[Exercise input]

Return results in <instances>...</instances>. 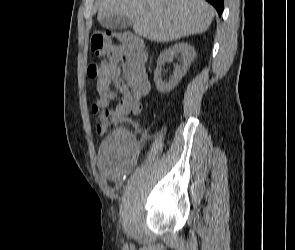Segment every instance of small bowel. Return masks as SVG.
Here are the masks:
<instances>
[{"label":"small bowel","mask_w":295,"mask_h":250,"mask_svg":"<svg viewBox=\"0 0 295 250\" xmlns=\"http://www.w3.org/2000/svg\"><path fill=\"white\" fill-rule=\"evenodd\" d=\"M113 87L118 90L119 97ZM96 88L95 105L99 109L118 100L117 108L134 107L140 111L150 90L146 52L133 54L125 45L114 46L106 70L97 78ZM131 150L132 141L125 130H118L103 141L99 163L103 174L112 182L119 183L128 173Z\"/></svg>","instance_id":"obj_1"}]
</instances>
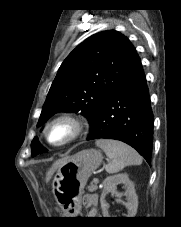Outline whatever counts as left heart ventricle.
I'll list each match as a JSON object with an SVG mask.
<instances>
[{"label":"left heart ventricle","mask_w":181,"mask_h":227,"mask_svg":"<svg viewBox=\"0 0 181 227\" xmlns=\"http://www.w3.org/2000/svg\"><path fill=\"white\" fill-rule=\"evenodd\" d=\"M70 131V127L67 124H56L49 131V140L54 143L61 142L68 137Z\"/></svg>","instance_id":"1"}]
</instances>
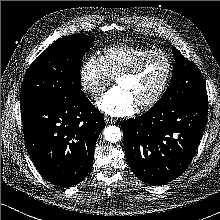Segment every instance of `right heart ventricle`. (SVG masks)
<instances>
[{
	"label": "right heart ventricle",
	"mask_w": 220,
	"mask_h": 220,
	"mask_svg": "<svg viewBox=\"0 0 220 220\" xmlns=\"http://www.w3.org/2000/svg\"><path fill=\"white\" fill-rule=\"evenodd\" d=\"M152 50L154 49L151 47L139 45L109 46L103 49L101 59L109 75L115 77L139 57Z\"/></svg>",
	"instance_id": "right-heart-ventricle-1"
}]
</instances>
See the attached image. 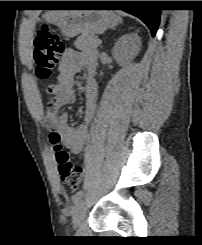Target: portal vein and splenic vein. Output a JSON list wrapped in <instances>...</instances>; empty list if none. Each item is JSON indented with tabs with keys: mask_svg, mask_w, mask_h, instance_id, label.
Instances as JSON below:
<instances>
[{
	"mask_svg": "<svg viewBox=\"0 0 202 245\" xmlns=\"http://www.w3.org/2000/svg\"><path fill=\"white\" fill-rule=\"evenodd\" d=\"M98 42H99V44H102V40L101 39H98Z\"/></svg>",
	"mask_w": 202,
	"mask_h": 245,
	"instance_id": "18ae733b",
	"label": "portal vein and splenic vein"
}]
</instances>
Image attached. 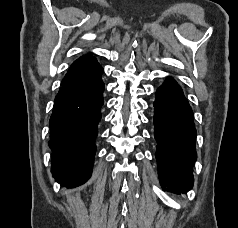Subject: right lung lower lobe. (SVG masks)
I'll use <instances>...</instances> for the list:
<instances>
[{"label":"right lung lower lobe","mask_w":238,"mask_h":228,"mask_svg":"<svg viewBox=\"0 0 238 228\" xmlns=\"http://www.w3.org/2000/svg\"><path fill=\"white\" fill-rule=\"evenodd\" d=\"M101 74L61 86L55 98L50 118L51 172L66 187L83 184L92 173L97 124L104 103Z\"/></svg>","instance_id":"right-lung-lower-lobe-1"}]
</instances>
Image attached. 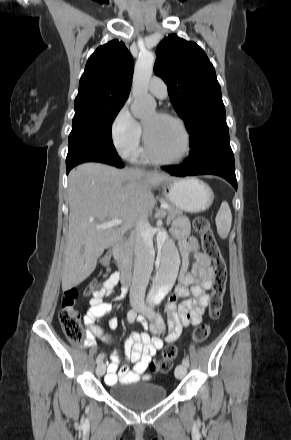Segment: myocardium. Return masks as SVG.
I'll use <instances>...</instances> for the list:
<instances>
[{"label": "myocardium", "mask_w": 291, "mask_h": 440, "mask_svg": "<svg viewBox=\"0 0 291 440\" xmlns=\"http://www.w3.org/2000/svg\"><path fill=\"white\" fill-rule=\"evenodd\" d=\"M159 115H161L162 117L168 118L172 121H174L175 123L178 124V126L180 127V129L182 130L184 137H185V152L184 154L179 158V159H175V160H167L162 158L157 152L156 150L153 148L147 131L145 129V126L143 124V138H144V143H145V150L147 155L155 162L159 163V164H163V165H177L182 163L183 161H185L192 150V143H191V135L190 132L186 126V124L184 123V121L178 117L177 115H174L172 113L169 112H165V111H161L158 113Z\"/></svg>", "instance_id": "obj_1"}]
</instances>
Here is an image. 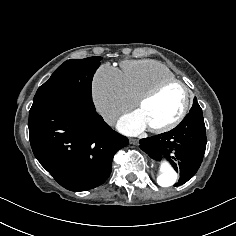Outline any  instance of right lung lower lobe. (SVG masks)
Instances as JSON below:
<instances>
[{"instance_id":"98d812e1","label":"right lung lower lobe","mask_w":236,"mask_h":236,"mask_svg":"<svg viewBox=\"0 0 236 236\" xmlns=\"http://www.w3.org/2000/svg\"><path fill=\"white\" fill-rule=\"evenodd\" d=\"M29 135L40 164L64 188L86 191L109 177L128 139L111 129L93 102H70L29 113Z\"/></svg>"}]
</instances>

[/Exercise input]
[Exercise input]

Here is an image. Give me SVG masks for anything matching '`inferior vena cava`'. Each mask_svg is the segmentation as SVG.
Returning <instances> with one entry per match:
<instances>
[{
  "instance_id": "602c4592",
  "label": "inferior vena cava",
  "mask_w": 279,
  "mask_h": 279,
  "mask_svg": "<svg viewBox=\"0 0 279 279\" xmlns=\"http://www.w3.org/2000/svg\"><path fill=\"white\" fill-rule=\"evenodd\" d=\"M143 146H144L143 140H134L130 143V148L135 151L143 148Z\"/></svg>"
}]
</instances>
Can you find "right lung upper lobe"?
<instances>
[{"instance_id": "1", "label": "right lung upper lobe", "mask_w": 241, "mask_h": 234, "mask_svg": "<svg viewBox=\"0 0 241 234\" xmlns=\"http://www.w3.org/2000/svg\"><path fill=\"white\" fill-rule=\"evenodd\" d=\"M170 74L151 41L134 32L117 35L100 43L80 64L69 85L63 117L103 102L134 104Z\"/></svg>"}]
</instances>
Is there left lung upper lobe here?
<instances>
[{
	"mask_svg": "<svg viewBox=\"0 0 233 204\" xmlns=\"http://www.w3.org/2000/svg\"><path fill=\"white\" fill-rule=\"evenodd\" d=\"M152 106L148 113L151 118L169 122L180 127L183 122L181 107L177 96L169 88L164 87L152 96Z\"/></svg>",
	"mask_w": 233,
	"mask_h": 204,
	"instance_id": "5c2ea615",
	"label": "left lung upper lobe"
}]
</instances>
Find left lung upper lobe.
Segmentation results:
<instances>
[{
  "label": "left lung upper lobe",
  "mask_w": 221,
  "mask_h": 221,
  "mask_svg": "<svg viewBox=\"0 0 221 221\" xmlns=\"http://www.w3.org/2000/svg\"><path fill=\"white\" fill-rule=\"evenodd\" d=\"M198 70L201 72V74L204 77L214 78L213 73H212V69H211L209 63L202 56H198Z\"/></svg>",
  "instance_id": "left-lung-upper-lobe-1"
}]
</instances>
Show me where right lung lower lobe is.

[/Exercise input]

## [What you will do]
Please give back, exactly as it stands above, the stretch from the line with "Find left lung upper lobe." through the line with "Show me where right lung lower lobe is.", and no line outside it.

## [Solution to this problem]
Find left lung upper lobe.
Segmentation results:
<instances>
[{
  "label": "left lung upper lobe",
  "mask_w": 221,
  "mask_h": 221,
  "mask_svg": "<svg viewBox=\"0 0 221 221\" xmlns=\"http://www.w3.org/2000/svg\"><path fill=\"white\" fill-rule=\"evenodd\" d=\"M198 70L201 72V74L204 77L214 78L213 73H212V69H211L209 63L202 56H198Z\"/></svg>",
  "instance_id": "left-lung-upper-lobe-1"
}]
</instances>
Show me where right lung lower lobe is.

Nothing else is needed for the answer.